PROBLEM DESCRIPTION
Copy exactly the stretch of data below from the line with "Chevrolet Spark or similar" through the line with "One Night on the Road to Charleston", including both of those lines.

MATERIAL SUPPLIED

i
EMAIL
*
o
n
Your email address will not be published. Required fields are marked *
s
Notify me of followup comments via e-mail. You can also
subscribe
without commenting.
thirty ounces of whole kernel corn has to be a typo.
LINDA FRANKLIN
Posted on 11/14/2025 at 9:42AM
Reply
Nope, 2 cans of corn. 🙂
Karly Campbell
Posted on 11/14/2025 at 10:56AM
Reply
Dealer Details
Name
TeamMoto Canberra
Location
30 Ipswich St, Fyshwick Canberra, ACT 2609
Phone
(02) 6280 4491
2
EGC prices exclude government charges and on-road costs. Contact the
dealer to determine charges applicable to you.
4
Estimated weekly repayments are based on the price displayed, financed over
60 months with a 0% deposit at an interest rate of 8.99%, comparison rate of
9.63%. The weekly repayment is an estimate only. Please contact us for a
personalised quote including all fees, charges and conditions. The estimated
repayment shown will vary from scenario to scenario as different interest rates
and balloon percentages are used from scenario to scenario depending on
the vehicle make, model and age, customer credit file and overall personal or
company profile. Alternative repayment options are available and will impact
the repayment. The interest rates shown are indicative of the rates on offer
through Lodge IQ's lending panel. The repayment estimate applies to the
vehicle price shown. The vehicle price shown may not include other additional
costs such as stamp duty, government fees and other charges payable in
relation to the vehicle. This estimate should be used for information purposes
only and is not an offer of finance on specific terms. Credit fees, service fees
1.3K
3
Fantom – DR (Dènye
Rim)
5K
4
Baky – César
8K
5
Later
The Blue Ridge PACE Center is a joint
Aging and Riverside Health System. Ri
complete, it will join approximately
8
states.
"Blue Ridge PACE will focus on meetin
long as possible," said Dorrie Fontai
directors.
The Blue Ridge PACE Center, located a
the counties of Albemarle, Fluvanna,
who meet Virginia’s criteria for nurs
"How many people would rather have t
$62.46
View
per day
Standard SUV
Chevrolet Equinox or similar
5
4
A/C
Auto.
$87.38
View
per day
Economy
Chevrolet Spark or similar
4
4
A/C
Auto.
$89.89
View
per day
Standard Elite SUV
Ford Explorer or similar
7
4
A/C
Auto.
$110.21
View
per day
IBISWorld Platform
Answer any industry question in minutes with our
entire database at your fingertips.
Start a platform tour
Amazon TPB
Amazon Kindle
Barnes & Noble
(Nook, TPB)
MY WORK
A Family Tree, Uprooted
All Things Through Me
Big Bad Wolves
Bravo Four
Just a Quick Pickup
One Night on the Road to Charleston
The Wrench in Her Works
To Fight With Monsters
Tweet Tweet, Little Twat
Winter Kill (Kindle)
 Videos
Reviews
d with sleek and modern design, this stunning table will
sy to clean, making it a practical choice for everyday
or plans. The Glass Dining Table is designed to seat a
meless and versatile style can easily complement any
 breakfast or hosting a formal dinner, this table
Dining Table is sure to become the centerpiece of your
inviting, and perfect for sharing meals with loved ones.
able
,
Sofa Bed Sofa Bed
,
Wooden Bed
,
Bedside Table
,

--

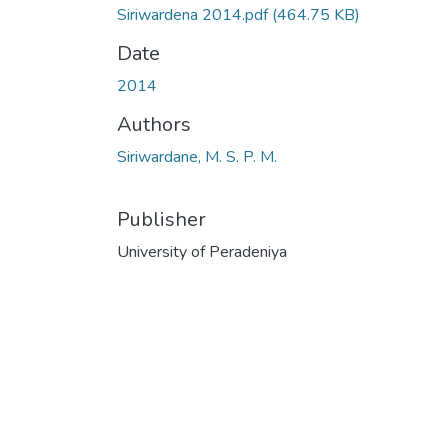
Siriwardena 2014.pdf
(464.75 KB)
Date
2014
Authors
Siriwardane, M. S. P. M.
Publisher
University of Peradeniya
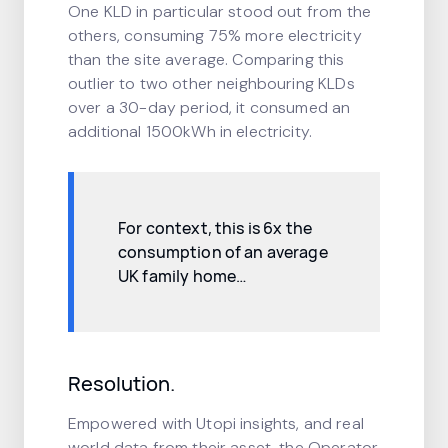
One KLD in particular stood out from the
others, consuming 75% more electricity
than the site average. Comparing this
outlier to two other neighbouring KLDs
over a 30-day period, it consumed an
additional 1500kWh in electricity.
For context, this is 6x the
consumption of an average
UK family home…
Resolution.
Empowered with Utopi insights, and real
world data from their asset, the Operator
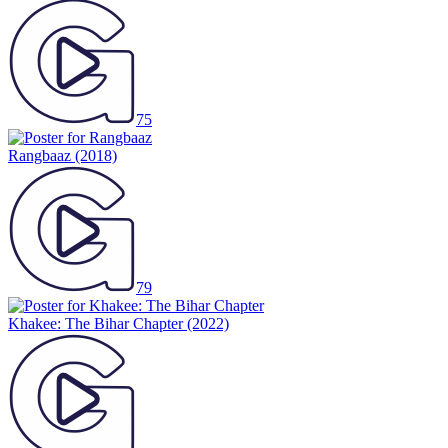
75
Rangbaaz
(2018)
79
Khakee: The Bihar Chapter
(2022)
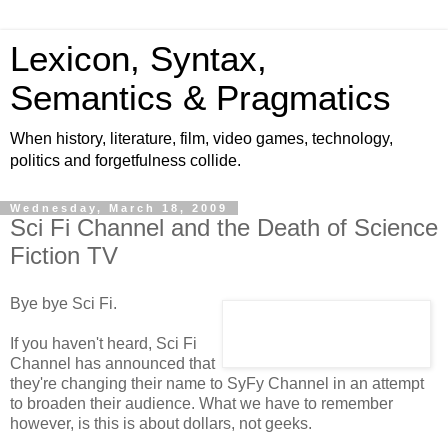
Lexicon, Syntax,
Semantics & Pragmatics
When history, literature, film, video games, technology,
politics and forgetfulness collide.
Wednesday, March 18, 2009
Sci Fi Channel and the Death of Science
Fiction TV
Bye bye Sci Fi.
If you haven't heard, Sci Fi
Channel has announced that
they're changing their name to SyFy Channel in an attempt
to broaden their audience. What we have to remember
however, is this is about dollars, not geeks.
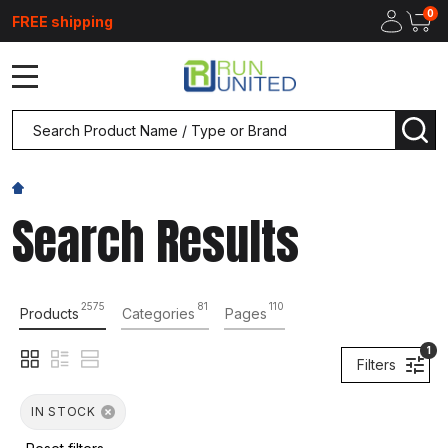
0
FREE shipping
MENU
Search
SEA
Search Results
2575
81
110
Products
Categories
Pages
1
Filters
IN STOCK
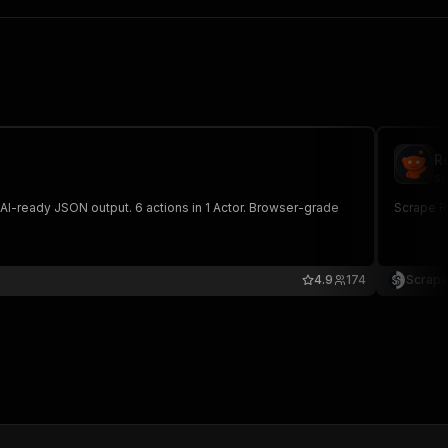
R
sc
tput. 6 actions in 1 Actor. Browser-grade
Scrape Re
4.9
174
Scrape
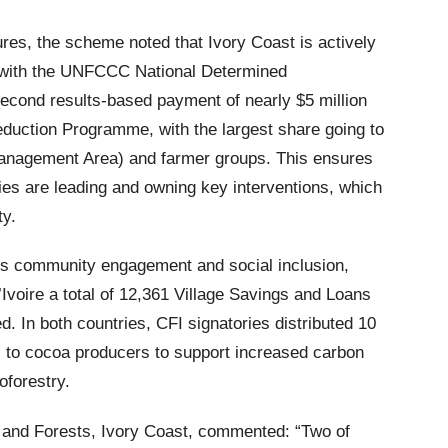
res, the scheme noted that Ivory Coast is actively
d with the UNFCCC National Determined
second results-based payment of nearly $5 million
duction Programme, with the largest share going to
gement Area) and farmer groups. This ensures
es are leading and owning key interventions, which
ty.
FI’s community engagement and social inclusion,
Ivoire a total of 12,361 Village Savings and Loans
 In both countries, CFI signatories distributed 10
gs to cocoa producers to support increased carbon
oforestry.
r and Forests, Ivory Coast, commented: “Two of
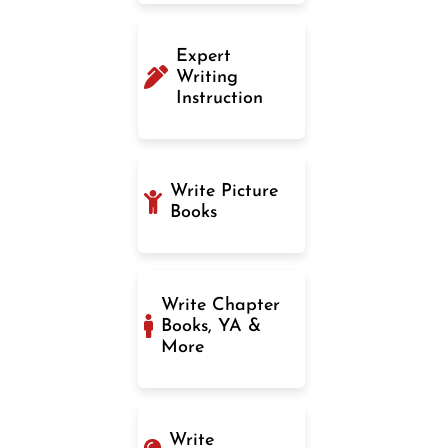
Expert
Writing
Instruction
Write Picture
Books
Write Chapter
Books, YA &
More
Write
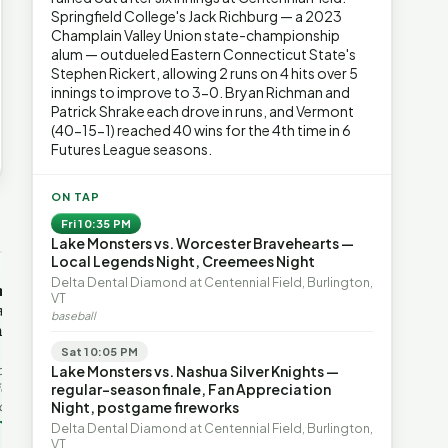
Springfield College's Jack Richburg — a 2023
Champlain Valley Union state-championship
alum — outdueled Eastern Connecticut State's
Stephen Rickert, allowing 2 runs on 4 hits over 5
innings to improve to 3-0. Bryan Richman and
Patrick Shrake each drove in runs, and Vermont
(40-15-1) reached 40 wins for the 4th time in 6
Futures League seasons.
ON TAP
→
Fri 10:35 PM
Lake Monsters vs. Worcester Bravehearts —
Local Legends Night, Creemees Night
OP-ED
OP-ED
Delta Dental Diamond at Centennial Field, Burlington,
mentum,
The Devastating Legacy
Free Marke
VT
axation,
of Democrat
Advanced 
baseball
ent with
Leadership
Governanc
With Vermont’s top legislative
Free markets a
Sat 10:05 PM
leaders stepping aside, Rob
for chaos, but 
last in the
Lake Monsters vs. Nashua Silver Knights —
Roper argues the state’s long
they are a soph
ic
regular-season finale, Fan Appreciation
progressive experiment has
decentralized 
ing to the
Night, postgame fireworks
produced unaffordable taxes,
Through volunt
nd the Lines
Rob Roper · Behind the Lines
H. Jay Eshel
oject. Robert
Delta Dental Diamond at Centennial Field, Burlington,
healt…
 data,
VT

--

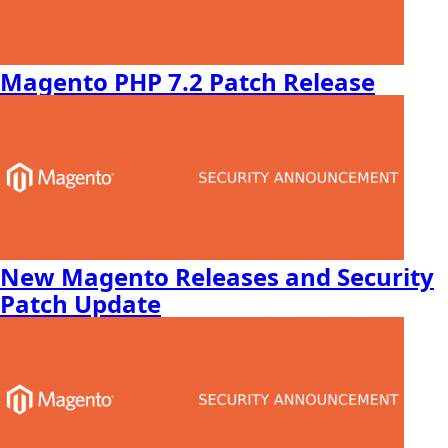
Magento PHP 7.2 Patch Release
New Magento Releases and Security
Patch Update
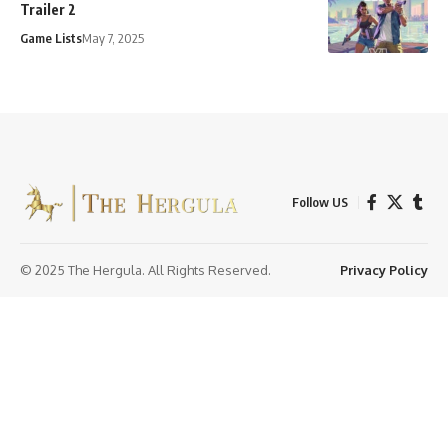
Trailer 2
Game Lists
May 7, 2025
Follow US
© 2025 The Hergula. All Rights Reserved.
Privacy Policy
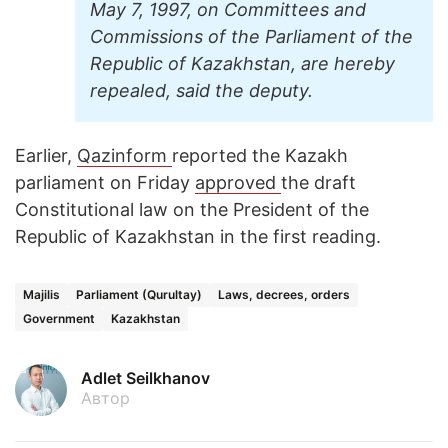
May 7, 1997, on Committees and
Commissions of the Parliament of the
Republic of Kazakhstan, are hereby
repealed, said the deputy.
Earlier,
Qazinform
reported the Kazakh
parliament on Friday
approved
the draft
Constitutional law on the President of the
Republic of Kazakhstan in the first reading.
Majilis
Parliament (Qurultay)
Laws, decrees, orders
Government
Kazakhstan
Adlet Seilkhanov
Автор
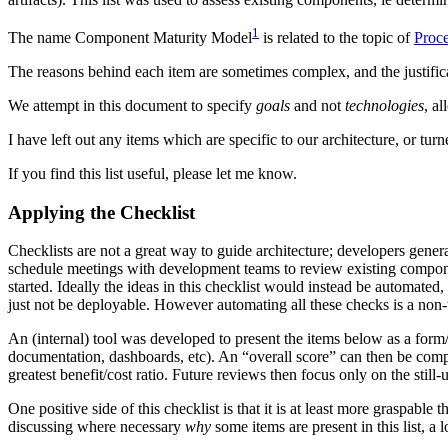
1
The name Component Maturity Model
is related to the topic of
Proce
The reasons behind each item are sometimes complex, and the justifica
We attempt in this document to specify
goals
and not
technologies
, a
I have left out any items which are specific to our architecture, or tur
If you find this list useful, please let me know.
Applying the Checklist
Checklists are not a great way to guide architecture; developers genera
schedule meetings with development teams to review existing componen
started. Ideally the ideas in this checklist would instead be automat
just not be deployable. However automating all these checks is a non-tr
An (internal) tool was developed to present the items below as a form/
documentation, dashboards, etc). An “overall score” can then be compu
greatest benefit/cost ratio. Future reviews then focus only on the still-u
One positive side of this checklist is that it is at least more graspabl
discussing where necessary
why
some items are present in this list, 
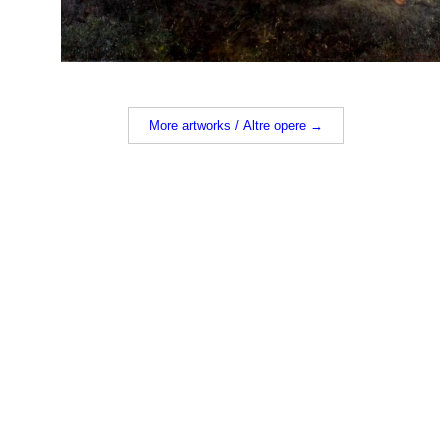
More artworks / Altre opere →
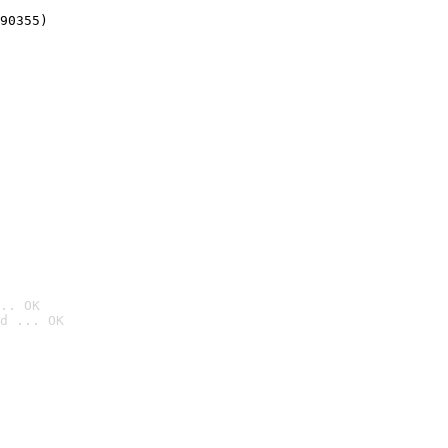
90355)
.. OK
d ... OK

ANSWER SECTION
Chevrolet Spark or similar
4
4
A/C
Auto.
$89.89
View
per day
Standard Elite SUV
Ford Explorer or similar
7
4
A/C
Auto.
$110.21
View
per day
IBISWorld Platform
Answer any industry question in minutes with our
entire database at your fingertips.
Start a platform tour
Amazon TPB
Amazon Kindle
Barnes & Noble
(Nook, TPB)
MY WORK
A Family Tree, Uprooted
All Things Through Me
Big Bad Wolves
Bravo Four
Just a Quick Pickup
One Night on the Road to Charleston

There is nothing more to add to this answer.